AVAILABLE DATA section start

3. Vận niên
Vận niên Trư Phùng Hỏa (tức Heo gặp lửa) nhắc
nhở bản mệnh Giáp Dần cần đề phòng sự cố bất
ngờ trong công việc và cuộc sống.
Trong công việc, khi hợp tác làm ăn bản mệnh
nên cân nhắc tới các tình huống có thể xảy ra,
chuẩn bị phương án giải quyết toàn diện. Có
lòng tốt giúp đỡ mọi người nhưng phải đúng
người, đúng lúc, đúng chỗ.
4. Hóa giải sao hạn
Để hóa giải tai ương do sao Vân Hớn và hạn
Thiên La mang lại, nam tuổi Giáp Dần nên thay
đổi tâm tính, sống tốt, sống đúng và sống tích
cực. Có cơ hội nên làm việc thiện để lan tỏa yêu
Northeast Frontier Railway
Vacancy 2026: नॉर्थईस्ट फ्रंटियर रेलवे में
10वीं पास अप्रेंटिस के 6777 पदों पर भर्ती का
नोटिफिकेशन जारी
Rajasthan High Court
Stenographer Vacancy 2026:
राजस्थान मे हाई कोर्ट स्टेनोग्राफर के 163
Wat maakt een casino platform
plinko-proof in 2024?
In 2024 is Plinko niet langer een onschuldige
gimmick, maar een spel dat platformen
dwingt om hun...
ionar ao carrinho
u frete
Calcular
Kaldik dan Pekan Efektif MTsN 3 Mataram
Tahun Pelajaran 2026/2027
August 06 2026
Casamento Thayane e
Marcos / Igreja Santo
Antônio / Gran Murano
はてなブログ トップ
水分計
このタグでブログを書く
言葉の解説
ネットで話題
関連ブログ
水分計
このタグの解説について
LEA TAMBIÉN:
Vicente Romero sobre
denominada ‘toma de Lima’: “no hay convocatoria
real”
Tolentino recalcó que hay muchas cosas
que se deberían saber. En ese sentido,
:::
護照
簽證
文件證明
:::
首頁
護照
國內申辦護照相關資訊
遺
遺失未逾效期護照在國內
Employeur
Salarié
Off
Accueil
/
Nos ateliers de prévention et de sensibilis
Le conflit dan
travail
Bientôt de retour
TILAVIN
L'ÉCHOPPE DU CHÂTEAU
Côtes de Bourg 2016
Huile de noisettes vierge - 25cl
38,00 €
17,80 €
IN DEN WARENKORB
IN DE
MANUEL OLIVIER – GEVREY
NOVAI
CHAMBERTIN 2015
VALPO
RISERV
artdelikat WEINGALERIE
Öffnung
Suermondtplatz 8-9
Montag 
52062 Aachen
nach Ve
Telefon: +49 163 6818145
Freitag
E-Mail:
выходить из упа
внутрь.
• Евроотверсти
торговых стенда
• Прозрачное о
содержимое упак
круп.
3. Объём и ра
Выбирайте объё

AVAILABLE DATA section end

ACTIVITY.
Reproduce the entries exactly as they appear.

REPLY TO THE EXERCISE.
3. Vận niên
Vận niên Trư Phùng Hỏa (tức Heo gặp lửa) nhắc
nhở bản mệnh Giáp Dần cần đề phòng sự cố bất
ngờ trong công việc và cuộc sống.
Trong công việc, khi hợp tác làm ăn bản mệnh
nên cân nhắc tới các tình huống có thể xảy ra,
chuẩn bị phương án giải quyết toàn diện. Có
lòng tốt giúp đỡ mọi người nhưng phải đúng
người, đúng lúc, đúng chỗ.
4. Hóa giải sao hạn
Để hóa giải tai ương do sao Vân Hớn và hạn
Thiên La mang lại, nam tuổi Giáp Dần nên thay
đổi tâm tính, sống tốt, sống đúng và sống tích
cực. Có cơ hội nên làm việc thiện để lan tỏa yêu
Northeast Frontier Railway
Vacancy 2026: नॉर्थईस्ट फ्रंटियर रेलवे में
10वीं पास अप्रेंटिस के 6777 पदों पर भर्ती का
नोटिफिकेशन जारी
Rajasthan High Court
Stenographer Vacancy 2026:
राजस्थान मे हाई कोर्ट स्टेनोग्राफर के 163
Wat maakt een casino platform
plinko-proof in 2024?
In 2024 is Plinko niet langer een onschuldige
gimmick, maar een spel dat platformen
dwingt om hun...
ionar ao carrinho
u frete
Calcular
Kaldik dan Pekan Efektif MTsN 3 Mataram
Tahun Pelajaran 2026/2027
August 06 2026
Casamento Thayane e
Marcos / Igreja Santo
Antônio / Gran Murano
はてなブログ トップ
水分計
このタグでブログを書く
言葉の解説
ネットで話題
関連ブログ
水分計
このタグの解説について
LEA TAMBIÉN:
Vicente Romero sobre
denominada ‘toma de Lima’: “no hay convocatoria
real”
Tolentino recalcó que hay muchas cosas
que se deberían saber. En ese sentido,
:::
護照
簽證
文件證明
:::
首頁
護照
國內申辦護照相關資訊
遺
遺失未逾效期護照在國內
Employeur
Salarié
Off
Accueil
/
Nos ateliers de prévention et de sensibilis
Le conflit dan
travail
Bientôt de retour
TILAVIN
L'ÉCHOPPE DU CHÂTEAU
Côtes de Bourg 2016
Huile de noisettes vierge - 25cl
38,00 €
17,80 €
IN DEN WARENKORB
IN DE
MANUEL OLIVIER – GEVREY
NOVAI
CHAMBERTIN 2015
VALPO
RISERV
artdelikat WEINGALERIE
Öffnung
Suermondtplatz 8-9
Montag 
52062 Aachen
nach Ve
Telefon: +49 163 6818145
Freitag
E-Mail:
выходить из упа
внутрь.
• Евроотверсти
торговых стенда
• Прозрачное о
содержимое упак
круп.
3. Объём и ра
Выбирайте объё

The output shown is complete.